Erdogan recites Muslim prayer at Hagia Sophia – Athens says Imia sovereignty beyond doubt after Ankara challenge
Athens.- (GreekNewsOnline, ANA-MPA, Kathimerini)
Athens issued a stern message to Ankara on Saturday, stressing that the Imia islets are Greek and there is no question about their sovereignty.
“The legal status of Imia is firmly established,” the Greek Foreign Ministry said, adding that “Greek sovereignty over Imia is a given and beyond doubt.”
“Turkey is mistaken if it thinks it can violate international law in the Aegean without consequences, as it does in other places in its environs,” the statement added.
“We would advise Turkey to measure its words.”
The statement from Athens followed one issued by the Turkish Foreign Ministry, criticizing Athens for adopting an environmental law regarding European Union Natura programs that it claimed Greece “has long been exploiting… with respect to the Aegean issues.”
“There is no doubt about the sovereignty of Turkey over the Kardak rocks,” the statement said, using the Turkish name for the Imia islets.
“Moreover, we will not accept any possible fait accompli to be presented by Greece towards the geographical formations in the Aegean Sea, legal status of which are disputed.”

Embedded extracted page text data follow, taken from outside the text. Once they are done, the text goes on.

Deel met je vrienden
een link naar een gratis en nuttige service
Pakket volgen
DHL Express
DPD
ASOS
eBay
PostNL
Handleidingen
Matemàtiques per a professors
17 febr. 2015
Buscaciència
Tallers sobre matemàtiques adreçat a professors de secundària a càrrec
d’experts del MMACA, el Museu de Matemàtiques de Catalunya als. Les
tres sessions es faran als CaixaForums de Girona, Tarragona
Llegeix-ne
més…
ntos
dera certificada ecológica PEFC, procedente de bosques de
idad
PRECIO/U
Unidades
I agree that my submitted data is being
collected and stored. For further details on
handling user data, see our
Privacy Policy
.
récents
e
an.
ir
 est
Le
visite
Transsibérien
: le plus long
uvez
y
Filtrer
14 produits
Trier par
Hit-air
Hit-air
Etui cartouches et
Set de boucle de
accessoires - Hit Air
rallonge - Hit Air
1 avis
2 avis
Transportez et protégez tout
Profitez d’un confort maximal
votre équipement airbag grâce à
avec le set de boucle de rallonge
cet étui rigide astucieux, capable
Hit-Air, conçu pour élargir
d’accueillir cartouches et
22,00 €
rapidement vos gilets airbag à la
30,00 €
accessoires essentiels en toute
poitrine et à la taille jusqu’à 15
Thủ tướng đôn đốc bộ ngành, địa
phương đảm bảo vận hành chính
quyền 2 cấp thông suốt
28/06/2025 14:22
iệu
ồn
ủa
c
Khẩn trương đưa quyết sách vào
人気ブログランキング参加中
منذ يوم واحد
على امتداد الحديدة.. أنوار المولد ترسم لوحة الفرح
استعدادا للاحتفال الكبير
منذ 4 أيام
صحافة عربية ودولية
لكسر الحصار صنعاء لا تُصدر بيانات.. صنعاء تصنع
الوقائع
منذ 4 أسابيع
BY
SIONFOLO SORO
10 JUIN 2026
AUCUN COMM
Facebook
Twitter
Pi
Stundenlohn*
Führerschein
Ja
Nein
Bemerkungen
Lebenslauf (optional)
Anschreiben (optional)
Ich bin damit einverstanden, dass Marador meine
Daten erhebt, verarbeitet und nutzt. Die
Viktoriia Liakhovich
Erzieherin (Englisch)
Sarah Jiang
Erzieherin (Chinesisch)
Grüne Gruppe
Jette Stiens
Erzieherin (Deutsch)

“Lastly, we would like to reiterate that the Greek Law no. 4519 will not bear any legal effect regarding the disputes existing between Turkey and Greece in the Aegean Sea,” the statement from Ankara added.
Meanwhile, two Turkish F-16s and an ATR-72 aircraft of the Turkish Navy committed three infringements of the Athens FIR and 27 violations of Greek air space over the Aegean Sea on Friday, the Hellenic National Defence General Staff said. The ATR-72, which is rarely seen over the Aegean, was responsible for 25 of the air space violations.
In all instances, the Turkish aircraft were identified and intercepted by the Hellenic Air Force.
Athens has asked Ankara to clarify the reasons why two Greek soldiers detained after accidentally crossing the border earlier this month were still being held by Turkish authorities.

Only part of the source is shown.